- Sanofi will advance an experimental inflammatory disease drug into Phase 2 clinical testing after its biotechnology company partner Kymera Therapeutics reported Wednesday what it described as encouraging results from a small study.
- The trial was designed to test whether Kymera’s drug would be processed in the bodies of people with one of two inflammatory skin conditions in the same way as it had in healthy volunteers. Not only did the drug meet that goal, but study data suggested clinical improvements such as clearing skin and lessened itching.
- Kymera described these early results as important for the science behind its drug, a pill designed to degrade harmful proteins. “We believe that, for the first time, we have demonstrated clinical impact of a degrader, KT-474, outside of oncology and in complex inflammatory diseases,” said Kymera CEO Nello Mainolfi in a statement.
The startups have raised significant funding from venture and public investors, as well as drawn the attention of large pharmaceutical companies like Pfizer, Roche, Vertex Pharmaceuticals and Sanofi.
Their basic idea is to use small molecule drugs to degrade or destroy disease-causing proteins, rather than finding ways to bind to them and thereby block their activity. Arvinas, C4 and Nurix have each made their way into clinical testing with protein-degrading drugs, but their programs are focused on cancers.
While Kymera is working in oncology, too, it is further along with its inflammatory disease drug, dubbed KT-474. Two years ago, Sanofi paid Kymera $150 million to access KT-474 and an earlier-stage program, which are aimed at a protein known as IRAK4 that’s thought to play a role in diseases like hidradenitis suppurativa, atopic dermatitis and rheumatoid arthritis.
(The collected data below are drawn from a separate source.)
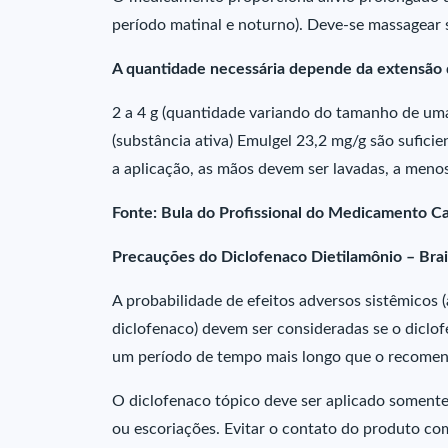
período matinal e noturno). Deve-se massagear 
A quantidade necessária depende da extensão d
2 a 4 g (quantidade variando do tamanho de uma
(substância ativa) Emulgel 23,2 mg/g são sufici
a aplicação, as mãos devem ser lavadas, a menos
Fonte: Bula do Profissional do Medicamento C
Precauções do Diclofenaco Dietilamônio – Bra
A probabilidade de efeitos adversos sistêmicos 
diclofenaco) devem ser consideradas se o diclo
um período de tempo mais longo que o recome
O diclofenaco tópico deve ser aplicado somente 
ou escoriações. Evitar o contato do produto c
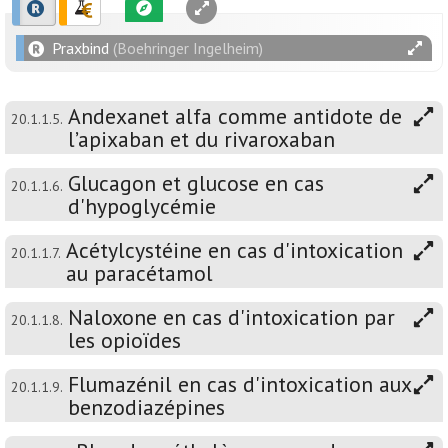
Praxbind
(Boehringer Ingelheim)
Andexanet alfa comme antidote de
20.1.1.5.
l’apixaban et du rivaroxaban
Glucagon et glucose en cas
20.1.1.6.
d'hypoglycémie
Acétylcystéine en cas d'intoxication
20.1.1.7.
au paracétamol
Naloxone en cas d'intoxication par
20.1.1.8.
les opioïdes
Flumazénil en cas d'intoxication aux
20.1.1.9.
benzodiazépines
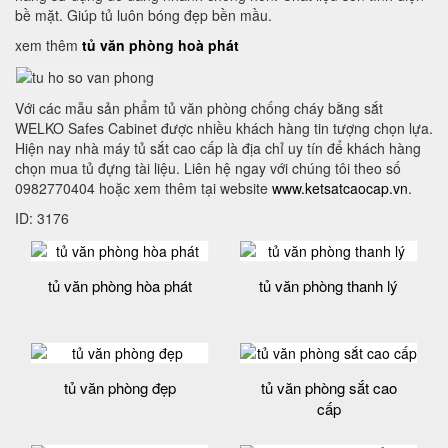
bề mặt. Giúp tủ luôn bóng đẹp bền mầu.
xem thêm
tủ văn phòng hoà phát
Với các mẫu sản phẩm tủ văn phòng chống cháy bằng sắt
WELKO Safes Cabinet được nhiều khách hàng tin tượng chọn lựa.
Hiện nay nhà máy tủ sắt cao cấp là địa chỉ uy tín để khách hàng
chọn mua tủ đựng tài liệu. Liên hệ ngay với chúng tôi theo số
0982770404 hoặc xem thêm tại website
www.ketsatcaocap.vn
.
ID: 3176
tủ văn phòng hòa phát
tủ văn phòng thanh lý
tủ văn phòng đẹp
tủ văn phòng sắt cao
cấp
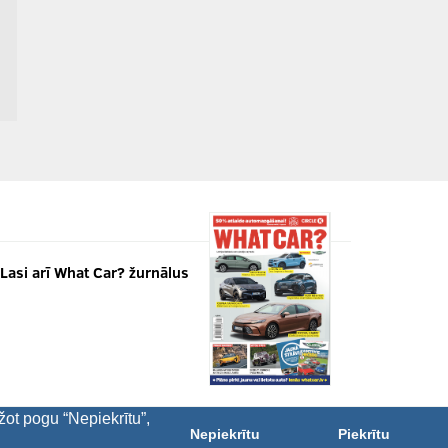
Lasi arī What Car? žurnālus
žot pogu “Nepiekrītu”,
Nepiekrītu
Piekrītu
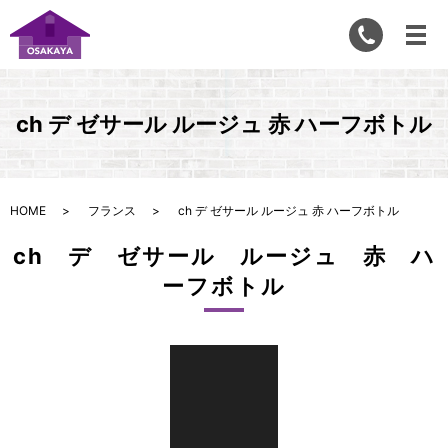
ch デ ゼサール ルージュ 赤 ハーフボトル
HOME
フランス
ch デ ゼサール ルージュ 赤 ハーフボトル
ch デ ゼサール ルージュ 赤 ハ
ーフボトル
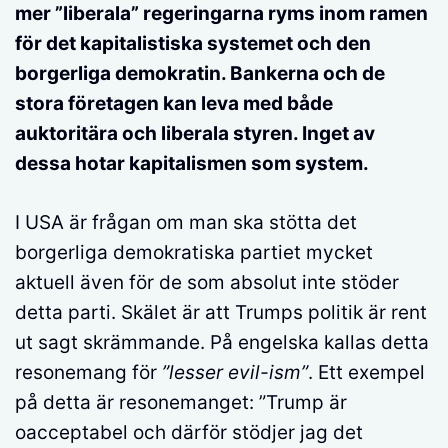
mer ”liberala” regeringarna ryms inom ramen
för det kapitalistiska systemet och den
borgerliga demokratin. Bankerna och de
stora företagen kan leva med både
auktoritära och liberala styren. Inget av
dessa hotar kapitalismen som system.
I USA är frågan om man ska stötta det
borgerliga demokratiska partiet mycket
aktuell även för de som absolut inte stöder
detta parti. Skälet är att Trumps politik är rent
ut sagt skrämmande. På engelska kallas detta
resonemang för
”lesser evil-ism”
. Ett exempel
på detta är resonemanget: ”Trump är
oacceptabel och därför stödjer jag det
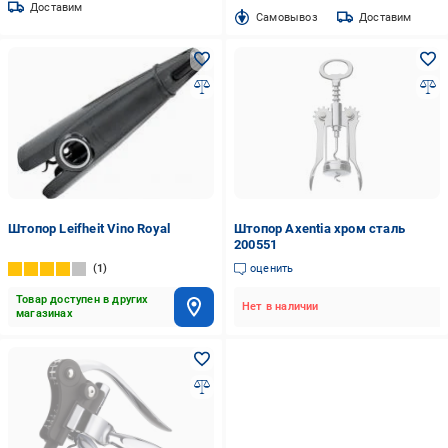
Доставим
Cамовывоз
Доставим
Штопор Leifheit Vino Royal
Штопор Axentia хром сталь
200551
1
оценить
Товар доступен в других
Нет в наличии
магазинах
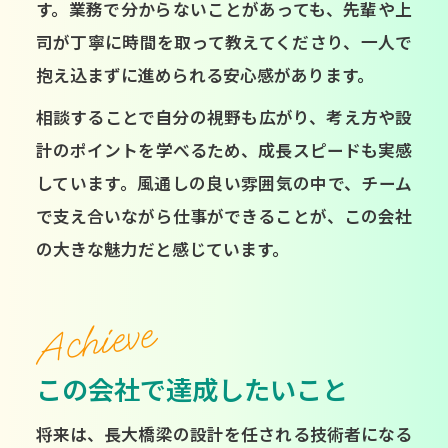
す。業務で分からないことがあっても、先輩や上
司が丁寧に時間を取って教えてくださり、一人で
抱え込まずに進められる安心感があります。
相談することで自分の視野も広がり、考え方や設
計のポイントを学べるため、成長スピードも実感
しています。風通しの良い雰囲気の中で、チーム
で支え合いながら仕事ができることが、この会社
の大きな魅力だと感じています。
Achieve
この会社で達成したいこと
将来は、長大橋梁の設計を任される技術者になる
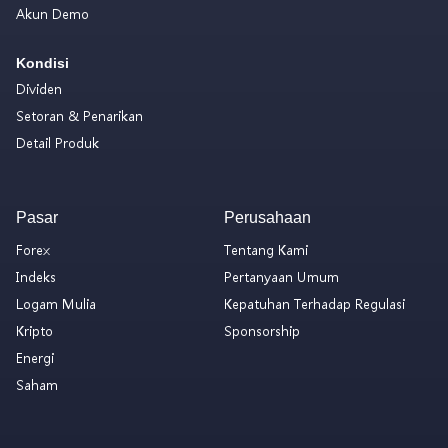
Akun Demo
Kondisi
Dividen
Setoran & Penarikan
Detail Produk
Pasar
Perusahaan
Forex
Tentang Kami
Indeks
Pertanyaan Umum
Logam Mulia
Kepatuhan Terhadap Regulasi
Kripto
Sponsorship
Energi
Saham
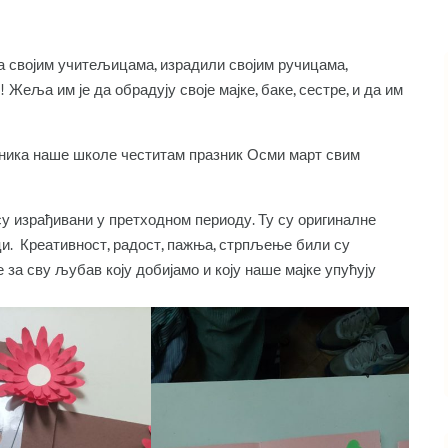
а својим учитељицама, израдили својим ручицама,
Жеља им је да обрадују своје мајке, баке, сестре, и да им
дника наше школе честитам празник Осми март свим
су израђивани у претходном периоду. Ту су оригиналне
сци. Креативност, радост, пажња, стрпљење били су
 за сву љубав коју добијамо и коју наше мајке упућују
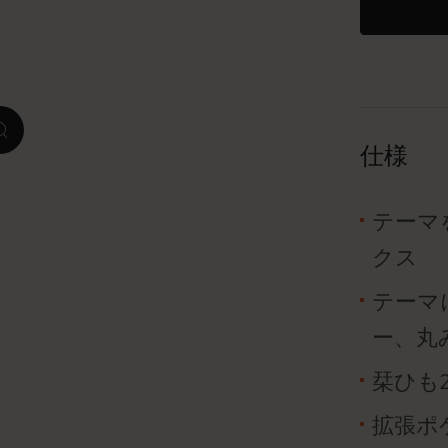
ピーナッツ限定コレクション
プレシャス & エシカル コレクション
zoom.cta
City Guide Notebooks LUXE x モレスキ
仕様
ン
カサ・バトリョ 限定版コレクション
テーマ
クス
アイ アム ザ シティ コレクション
テーマ
星の王子さま
ー、丸
Mardi Mercredi × モレスキン
栞ひも
ハリー・ポッターの呪文コレクション
拡張ポ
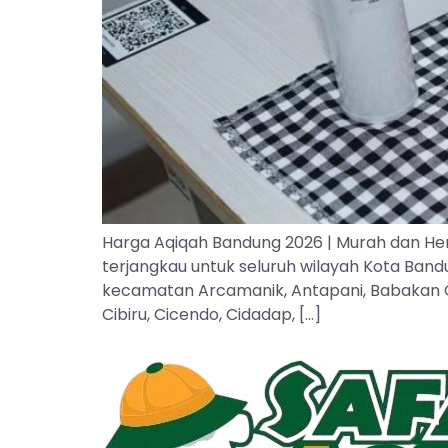
Harga Aqiqah Bandung 2026 | Murah dan He
terjangkau untuk seluruh wilayah Kota Ban
kecamatan Arcamanik, Antapani, Babakan Cipa
Cibiru, Cicendo, Cidadap, […]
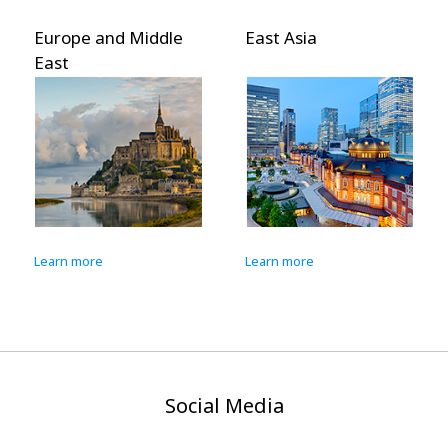
Europe and Middle
East Asia
East
Learn more
Learn more
Social Media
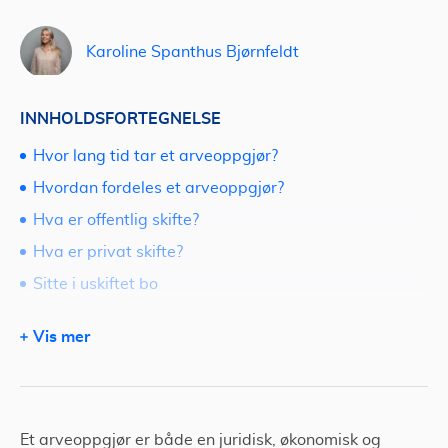
Karoline Spanthus Bjørnfeldt
INNHOLDSFORTEGNELSE
Hvor lang tid tar et arveoppgjør?
Hvordan fordeles et arveoppgjør?
Hva er offentlig skifte?
Hva er privat skifte?
Sitte i uskiftet bo
Trenger du tilbud på advokat?
Vis mer
Et arveoppgjør er både en juridisk, økonomisk og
The data released Wednesday are the most tangible sign of the drug’s potential, suggesting it could work as intended in hidradenitis suppurativa or atopic dermatitis and potentially curb some of patients’ symptoms. A Phase 2 study, which Sanofi intends to start in 2023, would be a much higher hurdle of whether KT-474 can actually benefit patients in a significant way, however.
Still, Kymera is encouraged and views the data it generated as “clinical validation” for targeting IRAK4 with a protein degrader. Data showed that its drug knocked down IRAK4 levels in both the blood and skin.
Treatment was also generally well tolerated. No serious side effects or drug-related infections were reported, and no patients discontinued the drug or lowered its dose due to adverse events. Kymera did note “modest, non-adverse” changes in heart rhythm, known as QTcF prolongation, between days 7 and 14 in the study, which later resolved spontaneously.
“The HS and AD patient data are encouraging as they highlight the broad potential of KT-474 and continue to validate Sanofi’s commitment to the target and to [targeted protein degradation]’s unique ability to unlock this critical pathway,” said Naimish Patel, Sanofi’s head of global development for immunology and inflammation, in a statement.
Shares in Kymera rose by as much as 32% Wednesday, before falling back to trade up 20%.
Also on Wednesday, Kymera said testing of two of its protein degraders in cancer continue to advance and that it would share additional data next year.